(Extracted records)
□ □ □ □ □
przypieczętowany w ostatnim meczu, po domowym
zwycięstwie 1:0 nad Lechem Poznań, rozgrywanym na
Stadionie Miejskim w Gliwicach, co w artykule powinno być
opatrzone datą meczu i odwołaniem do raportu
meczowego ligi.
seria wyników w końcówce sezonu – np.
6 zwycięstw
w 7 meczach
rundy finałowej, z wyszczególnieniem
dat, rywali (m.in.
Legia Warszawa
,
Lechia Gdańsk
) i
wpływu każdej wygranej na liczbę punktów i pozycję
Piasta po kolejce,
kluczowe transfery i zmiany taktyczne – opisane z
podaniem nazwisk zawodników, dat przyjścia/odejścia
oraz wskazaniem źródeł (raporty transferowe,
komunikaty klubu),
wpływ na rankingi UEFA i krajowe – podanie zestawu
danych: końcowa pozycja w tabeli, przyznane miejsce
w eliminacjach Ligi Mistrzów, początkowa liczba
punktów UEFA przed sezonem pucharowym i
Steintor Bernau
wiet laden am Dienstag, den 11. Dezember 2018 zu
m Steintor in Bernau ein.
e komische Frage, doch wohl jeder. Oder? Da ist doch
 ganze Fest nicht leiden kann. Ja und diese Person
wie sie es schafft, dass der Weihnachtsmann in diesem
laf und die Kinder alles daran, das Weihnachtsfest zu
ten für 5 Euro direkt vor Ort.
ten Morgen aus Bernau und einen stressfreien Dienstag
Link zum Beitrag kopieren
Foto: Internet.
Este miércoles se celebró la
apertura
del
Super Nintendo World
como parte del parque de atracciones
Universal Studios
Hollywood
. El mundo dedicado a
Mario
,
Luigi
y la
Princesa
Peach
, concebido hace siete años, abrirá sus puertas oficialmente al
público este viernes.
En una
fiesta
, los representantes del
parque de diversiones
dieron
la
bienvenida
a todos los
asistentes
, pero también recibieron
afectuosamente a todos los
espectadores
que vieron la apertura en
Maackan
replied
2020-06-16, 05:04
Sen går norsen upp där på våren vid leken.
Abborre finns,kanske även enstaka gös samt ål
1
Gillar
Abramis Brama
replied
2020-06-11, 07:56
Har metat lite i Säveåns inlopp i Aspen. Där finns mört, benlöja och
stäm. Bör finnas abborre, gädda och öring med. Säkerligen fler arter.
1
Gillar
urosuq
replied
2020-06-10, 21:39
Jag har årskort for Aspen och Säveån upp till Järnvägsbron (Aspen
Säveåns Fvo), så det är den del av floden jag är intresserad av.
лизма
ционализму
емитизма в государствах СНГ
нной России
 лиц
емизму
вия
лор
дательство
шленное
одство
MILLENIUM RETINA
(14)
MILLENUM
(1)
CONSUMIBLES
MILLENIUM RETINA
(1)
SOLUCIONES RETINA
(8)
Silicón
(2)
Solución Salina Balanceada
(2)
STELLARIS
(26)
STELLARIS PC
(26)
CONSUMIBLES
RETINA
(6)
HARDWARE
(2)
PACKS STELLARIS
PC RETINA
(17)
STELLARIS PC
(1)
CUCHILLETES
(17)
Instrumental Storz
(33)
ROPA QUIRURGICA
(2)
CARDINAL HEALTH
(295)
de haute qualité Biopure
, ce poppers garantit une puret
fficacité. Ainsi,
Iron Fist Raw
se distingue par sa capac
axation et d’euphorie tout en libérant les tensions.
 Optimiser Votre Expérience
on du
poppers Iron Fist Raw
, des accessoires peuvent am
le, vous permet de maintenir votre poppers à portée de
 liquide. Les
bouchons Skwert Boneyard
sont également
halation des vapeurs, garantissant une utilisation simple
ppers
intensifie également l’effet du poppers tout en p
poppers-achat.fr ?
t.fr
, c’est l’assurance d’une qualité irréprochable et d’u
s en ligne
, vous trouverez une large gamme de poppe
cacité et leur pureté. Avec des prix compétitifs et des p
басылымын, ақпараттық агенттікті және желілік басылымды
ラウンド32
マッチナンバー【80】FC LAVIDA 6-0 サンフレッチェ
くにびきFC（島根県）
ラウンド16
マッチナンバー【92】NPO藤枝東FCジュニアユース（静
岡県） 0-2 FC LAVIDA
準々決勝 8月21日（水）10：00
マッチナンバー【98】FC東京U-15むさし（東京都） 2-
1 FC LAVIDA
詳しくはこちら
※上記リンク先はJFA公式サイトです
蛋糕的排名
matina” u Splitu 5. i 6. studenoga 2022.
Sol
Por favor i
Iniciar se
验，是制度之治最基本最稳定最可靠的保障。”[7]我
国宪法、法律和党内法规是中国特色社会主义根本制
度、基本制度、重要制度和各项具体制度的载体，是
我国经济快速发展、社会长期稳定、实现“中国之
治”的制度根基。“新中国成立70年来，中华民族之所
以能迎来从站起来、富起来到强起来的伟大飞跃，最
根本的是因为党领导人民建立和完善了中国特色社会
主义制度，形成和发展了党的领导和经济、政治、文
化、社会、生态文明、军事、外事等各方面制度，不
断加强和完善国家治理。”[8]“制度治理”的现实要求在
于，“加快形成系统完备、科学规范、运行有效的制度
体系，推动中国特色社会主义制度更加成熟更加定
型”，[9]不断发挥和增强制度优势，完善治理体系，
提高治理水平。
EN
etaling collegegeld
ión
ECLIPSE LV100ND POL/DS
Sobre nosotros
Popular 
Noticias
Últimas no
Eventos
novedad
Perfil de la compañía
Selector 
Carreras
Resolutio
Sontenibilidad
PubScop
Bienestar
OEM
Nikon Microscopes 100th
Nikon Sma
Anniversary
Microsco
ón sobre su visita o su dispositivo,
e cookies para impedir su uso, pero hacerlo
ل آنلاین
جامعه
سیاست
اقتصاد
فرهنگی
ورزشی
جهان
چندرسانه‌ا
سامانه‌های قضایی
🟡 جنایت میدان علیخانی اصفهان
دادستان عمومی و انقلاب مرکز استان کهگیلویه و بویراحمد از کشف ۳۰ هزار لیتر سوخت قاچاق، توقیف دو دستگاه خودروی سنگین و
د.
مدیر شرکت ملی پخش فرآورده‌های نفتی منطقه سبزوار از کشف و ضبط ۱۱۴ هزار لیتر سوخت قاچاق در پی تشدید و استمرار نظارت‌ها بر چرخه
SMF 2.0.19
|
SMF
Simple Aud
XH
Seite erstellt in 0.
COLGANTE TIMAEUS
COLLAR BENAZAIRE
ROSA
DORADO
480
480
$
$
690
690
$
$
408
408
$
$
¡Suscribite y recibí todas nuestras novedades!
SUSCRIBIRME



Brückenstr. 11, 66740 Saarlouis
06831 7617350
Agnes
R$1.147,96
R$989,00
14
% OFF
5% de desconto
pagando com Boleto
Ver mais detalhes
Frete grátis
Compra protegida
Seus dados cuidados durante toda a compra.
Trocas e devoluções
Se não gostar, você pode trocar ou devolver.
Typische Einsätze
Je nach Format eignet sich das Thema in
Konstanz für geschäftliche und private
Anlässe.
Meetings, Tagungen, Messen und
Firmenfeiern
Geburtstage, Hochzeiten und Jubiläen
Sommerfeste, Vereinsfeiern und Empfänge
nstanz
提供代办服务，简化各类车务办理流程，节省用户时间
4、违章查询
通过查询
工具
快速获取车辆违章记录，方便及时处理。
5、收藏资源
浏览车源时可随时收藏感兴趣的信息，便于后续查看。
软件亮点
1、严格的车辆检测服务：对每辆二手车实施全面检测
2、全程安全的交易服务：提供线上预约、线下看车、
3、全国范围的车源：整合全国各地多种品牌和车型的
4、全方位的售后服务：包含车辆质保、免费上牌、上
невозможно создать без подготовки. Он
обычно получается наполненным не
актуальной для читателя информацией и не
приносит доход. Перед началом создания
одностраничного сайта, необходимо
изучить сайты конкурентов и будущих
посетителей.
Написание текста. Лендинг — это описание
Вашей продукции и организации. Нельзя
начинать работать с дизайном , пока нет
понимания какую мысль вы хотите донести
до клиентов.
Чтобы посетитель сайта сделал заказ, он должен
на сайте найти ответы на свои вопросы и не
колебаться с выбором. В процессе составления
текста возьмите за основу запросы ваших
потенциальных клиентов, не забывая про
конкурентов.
□ □ □ □ □
Instructions for the task
Give back, exactly as written, the stretch from the line with "Sen går norsen upp där på våren vid leken." through the line with "Jag har årskort", and no other lines from the records above.

Exercise result
Sen går norsen upp där på våren vid leken.
Abborre finns,kanske även enstaka gös samt ål
1
Gillar
Abramis Brama
replied
2020-06-11, 07:56
Har metat lite i Säveåns inlopp i Aspen. Där finns mört, benlöja och
stäm. Bör finnas abborre, gädda och öring med. Säkerligen fler arter.
1
Gillar
urosuq
replied
2020-06-10, 21:39
Jag har årskort for Aspen och Säveån upp till Järnvägsbron (Aspen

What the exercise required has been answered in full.